Je reviens dans mon environnement familier.
Elles et eux vaquent tristement aux occupations liées à un décès, émaillées de pleurs, d’obligations légales et réglementaires.
Les jours et les nuits se suivent.
J’ai essayé de communiquer ma présence, mais personne ne réagit.
J’ai laissé mes dernières instructions sur l’ordinateur du bureau, il semble qu’ils n’arrivent pas à l’ouvrir, le mot de passe leur est inconnu.
C’est stupide de ne leur pas avoir communiqué, mais on n’est toujours plus intelligent après qu’avant.
Mon corps a été brulé, selon ma demande, les cendres ont été dispersées dans les bois, la famille et les amis ont fait une fête dans le jardin, mais le cœur n’y était pas.
Sur les lieux de l’accident, les carcasses des voitures ont été enlevées depuis longtemps, mais j’ai pu, par pure volonté, les suivre jusqu’à la casse.
Autour du second véhicule, non loin des restes du mien, le type qui la conduisait tourne encore comme une abeille.
J’ai essayé de le contacter, mais il n’entend pas ou ne veut pas écouter les appels.
Quelques entités présentes m’ont expliqué que ces lieux, ce cimetière de biens matériels est une fourmilière d’esprits qui ne veulent pas accepter leur mort et restent ainsi accrochés au dernier symbole de leur vie passée, celui par lequel ils ou elles ont traversé leur réalité.
Voyons, quels étaient mes repères lorsque j’étais en vie ?
Mes clients, mes connaissances, ma famille proche et lointaine.
J’entends tousser derrière moi.
-Papa ?
-Salut Fils.

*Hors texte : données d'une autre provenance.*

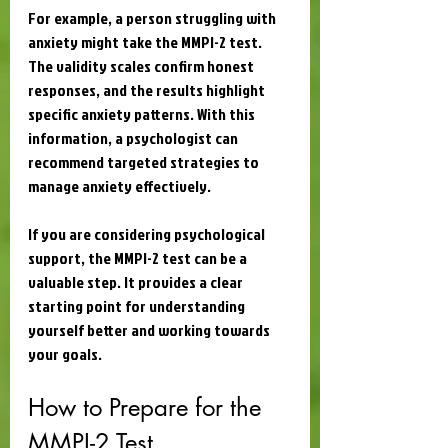
For example, a person struggling with 
anxiety might take the MMPI-2 test. 
The validity scales confirm honest 
responses, and the results highlight 
specific anxiety patterns. With this 
information, a psychologist can 
recommend targeted strategies to 
manage anxiety effectively.
If you are considering psychological 
support, the MMPI-2 test can be a 
valuable step. It provides a clear 
starting point for understanding 
yourself better and working towards 
your goals.
How to Prepare for the 
MMPI-2 Test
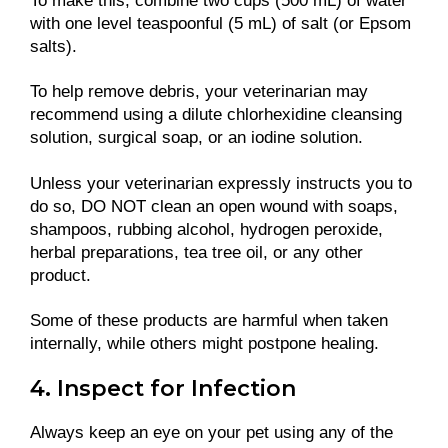
To make this, combine two cups (500 mL) of water
with one level teaspoonful (5 mL) of salt (or Epsom
salts).
To help remove debris, your veterinarian may
recommend using a dilute chlorhexidine cleansing
solution, surgical soap, or an iodine solution.
Unless your veterinarian expressly instructs you to
do so, DO NOT clean an open wound with soaps,
shampoos, rubbing alcohol, hydrogen peroxide,
herbal preparations, tea tree oil, or any other
product.
Some of these products are harmful when taken
internally, while others might postpone healing.
4. Inspect for Infection
Always keep an eye on your pet using any of the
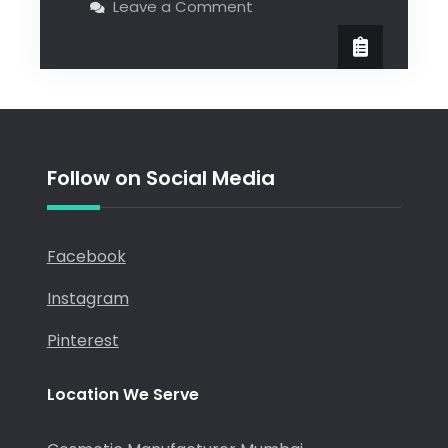
Leave a Comment
Follow on Social Media
Facebook
Instagram
Pinterest
Location We Serve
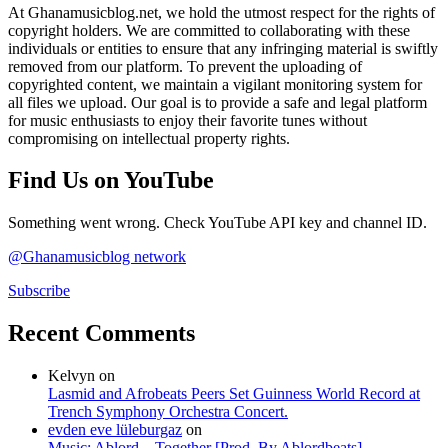
At Ghanamusicblog.net, we hold the utmost respect for the rights of
copyright holders. We are committed to collaborating with these
individuals or entities to ensure that any infringing material is swiftly
removed from our platform. To prevent the uploading of
copyrighted content, we maintain a vigilant monitoring system for
all files we upload. Our goal is to provide a safe and legal platform
for music enthusiasts to enjoy their favorite tunes without
compromising on intellectual property rights.
Find Us on YouTube
Something went wrong. Check YouTube API key and channel ID.
@Ghanamusicblog network
Subscribe
Recent Comments
Kelvyn
on
Lasmid and Afrobeats Peers Set Guinness World Record at
Trench Symphony Orchestra Concert.
evden eve lüleburgaz
on
Music: Ablord – Together [Prod. By Ablordbeats]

Comment te sens-tu ?
-Euh…je… ça va.
Il est jeune, comme sur les anciennes photos que je gardais dans mon bureau.
On tombe dans les bras l’un et l’autre, je me comprends, ce ne sont que des embrassades projetées.
-As-tu vu maman ?
-Non, elle n’est pas dans ou sur ce niveau.
-Tu l’as cherchée ?
-Non, si elle était là, il suffirait d’y penser et nous serions mis en sa présence.
Il y a beaucoup de membres de notre famille, de tous côtés, l’arbre des vies est grand.
Certains et certaines sont coincés dans leur refus d’être morts, d’autres errent à la recherche d’une fenêtre ou d’une porte à ouvrir.
Bon, on se verra plus tard, je vais essayer de me faire accepter pour quelques sessions de plus dans une des cités d’études.
D’un coup, il disparaît, me laissant avec mes questions.
Lorsque l’on naît sur la terre, l’apprentissage se fait naturellement, par la famille quand celle-ci est présente, ou l’expérience, parfois difficile, quand il n’y a pas de famille.
Ici, mis à part la passeuse d’âmes du début, il n’y a rien.
Pas de mode d’emploi.
A peine ai-je pensé cela, que je me retrouve dans une sorte d’immense halle, avec son centre un panneau :
Organisation du niveau.
C’est comme un plan de ville, multi-dimensionnel, sur lequel il suffit de diriger son regard pour comprendre l’endroit choisi.
Le plan, ses dépendances sont en surbrillance avec toutes les informations utiles.
C’est à nouveau une question de vibrations.
Un esprit ouvert arrive à diminuer ou augmenter ses champs d’activités, ce qui lui permet d’évoluer du plus bas étage au sommet du niveau, frontière qui demande une nouvelle perception du sentiment premier pour être franchie. Ce sentiment premier, c’est ce que l’on nomme « Amour » en langage terrien, mais qui ici prend un sens plus large et inclut une compassion totale.